Excerpts from a dataset:
━━━━━━━━━━━━━━━━
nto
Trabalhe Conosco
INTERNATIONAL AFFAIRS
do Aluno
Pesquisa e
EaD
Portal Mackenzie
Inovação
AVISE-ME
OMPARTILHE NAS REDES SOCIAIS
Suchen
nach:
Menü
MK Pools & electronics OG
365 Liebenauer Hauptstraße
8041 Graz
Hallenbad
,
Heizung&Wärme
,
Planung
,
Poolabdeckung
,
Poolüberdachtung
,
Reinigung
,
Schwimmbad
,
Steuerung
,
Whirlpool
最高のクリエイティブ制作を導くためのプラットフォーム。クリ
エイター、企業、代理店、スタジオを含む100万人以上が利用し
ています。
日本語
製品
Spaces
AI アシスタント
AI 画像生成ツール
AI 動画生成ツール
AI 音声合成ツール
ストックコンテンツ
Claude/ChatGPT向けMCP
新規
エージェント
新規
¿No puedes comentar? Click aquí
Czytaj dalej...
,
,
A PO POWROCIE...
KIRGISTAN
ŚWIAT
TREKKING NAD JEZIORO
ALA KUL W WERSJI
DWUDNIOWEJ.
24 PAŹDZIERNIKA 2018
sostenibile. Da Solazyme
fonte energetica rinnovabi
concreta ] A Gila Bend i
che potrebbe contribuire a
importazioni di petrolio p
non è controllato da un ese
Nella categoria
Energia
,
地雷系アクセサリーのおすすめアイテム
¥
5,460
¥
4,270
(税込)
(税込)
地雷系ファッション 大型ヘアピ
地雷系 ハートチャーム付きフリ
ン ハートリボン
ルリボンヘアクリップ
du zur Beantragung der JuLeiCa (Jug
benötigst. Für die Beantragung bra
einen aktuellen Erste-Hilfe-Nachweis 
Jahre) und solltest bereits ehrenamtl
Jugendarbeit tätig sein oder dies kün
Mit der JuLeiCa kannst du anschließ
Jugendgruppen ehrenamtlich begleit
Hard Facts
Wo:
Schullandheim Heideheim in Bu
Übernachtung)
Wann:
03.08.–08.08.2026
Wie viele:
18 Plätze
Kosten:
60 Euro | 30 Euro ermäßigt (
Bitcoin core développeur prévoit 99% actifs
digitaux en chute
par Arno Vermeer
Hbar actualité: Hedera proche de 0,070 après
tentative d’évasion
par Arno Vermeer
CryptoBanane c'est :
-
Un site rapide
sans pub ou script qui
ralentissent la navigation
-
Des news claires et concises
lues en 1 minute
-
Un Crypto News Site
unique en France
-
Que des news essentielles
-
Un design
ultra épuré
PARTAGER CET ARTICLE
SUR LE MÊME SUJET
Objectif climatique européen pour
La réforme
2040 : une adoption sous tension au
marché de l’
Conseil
━━━━━━━━━━━━━━━━
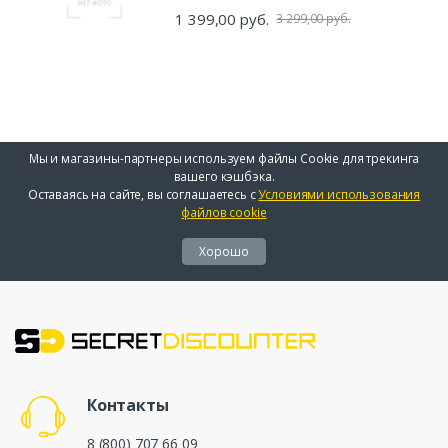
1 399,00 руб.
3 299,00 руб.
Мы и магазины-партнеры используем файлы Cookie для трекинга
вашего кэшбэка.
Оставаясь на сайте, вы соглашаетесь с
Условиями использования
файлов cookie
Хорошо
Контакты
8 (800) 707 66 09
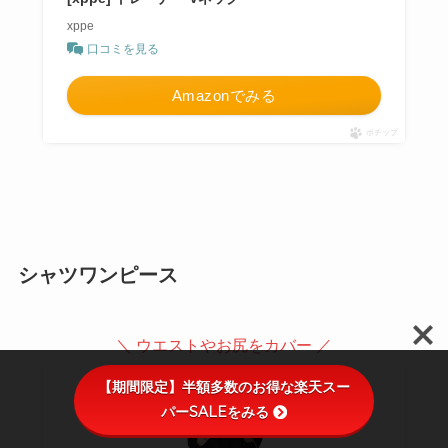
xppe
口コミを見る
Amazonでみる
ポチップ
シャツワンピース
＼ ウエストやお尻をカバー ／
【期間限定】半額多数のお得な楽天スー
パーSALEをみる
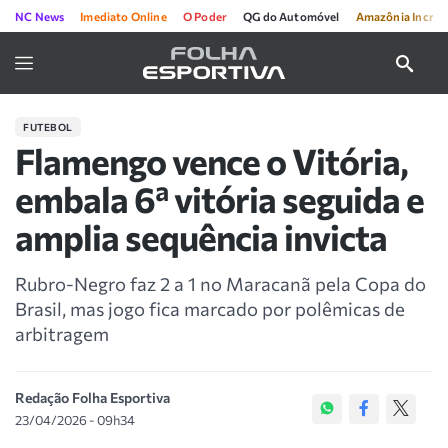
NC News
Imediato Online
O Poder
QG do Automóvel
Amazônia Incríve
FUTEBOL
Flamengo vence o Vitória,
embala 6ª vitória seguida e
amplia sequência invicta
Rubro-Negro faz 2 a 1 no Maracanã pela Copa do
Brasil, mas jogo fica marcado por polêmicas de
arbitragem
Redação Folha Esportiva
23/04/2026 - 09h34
━━━━━━━━━━━━━━━━
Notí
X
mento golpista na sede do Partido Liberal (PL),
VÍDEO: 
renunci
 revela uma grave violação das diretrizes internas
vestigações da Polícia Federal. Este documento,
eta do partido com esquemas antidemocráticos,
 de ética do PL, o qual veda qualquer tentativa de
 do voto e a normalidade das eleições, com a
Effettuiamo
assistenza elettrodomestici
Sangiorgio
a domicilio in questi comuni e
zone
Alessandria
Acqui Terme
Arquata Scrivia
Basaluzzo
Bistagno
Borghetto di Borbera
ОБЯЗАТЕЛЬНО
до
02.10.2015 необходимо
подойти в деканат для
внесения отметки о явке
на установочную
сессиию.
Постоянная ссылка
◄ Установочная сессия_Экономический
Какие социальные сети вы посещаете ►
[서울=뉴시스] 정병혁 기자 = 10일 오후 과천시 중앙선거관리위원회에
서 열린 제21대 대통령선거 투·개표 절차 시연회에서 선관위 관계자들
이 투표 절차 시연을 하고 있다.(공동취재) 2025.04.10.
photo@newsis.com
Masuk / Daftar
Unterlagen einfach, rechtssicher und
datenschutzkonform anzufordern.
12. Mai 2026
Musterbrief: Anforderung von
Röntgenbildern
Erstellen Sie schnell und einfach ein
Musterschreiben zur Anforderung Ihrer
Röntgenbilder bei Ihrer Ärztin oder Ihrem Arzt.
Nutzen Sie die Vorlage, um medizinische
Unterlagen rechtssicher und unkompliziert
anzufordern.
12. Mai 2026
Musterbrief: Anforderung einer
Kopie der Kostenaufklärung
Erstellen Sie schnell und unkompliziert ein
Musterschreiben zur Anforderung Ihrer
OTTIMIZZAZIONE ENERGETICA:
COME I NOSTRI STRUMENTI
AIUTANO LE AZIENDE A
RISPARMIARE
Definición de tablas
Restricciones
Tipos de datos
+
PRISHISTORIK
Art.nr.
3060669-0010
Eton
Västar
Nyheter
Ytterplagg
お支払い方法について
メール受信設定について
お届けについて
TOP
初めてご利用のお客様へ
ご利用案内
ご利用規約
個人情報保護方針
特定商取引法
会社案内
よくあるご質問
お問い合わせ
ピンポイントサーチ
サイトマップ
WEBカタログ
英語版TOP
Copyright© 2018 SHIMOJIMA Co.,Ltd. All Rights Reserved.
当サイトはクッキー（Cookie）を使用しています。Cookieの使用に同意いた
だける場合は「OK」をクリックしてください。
━━━━━━━━━━━━━━━━
WHAT THE TASK REQUIRES: For each line of the data that includes the word "unkompliziert", return a copy of it.

PROBLEM SOLUTION:
Unterlagen rechtssicher und unkompliziert
Erstellen Sie schnell und unkompliziert ein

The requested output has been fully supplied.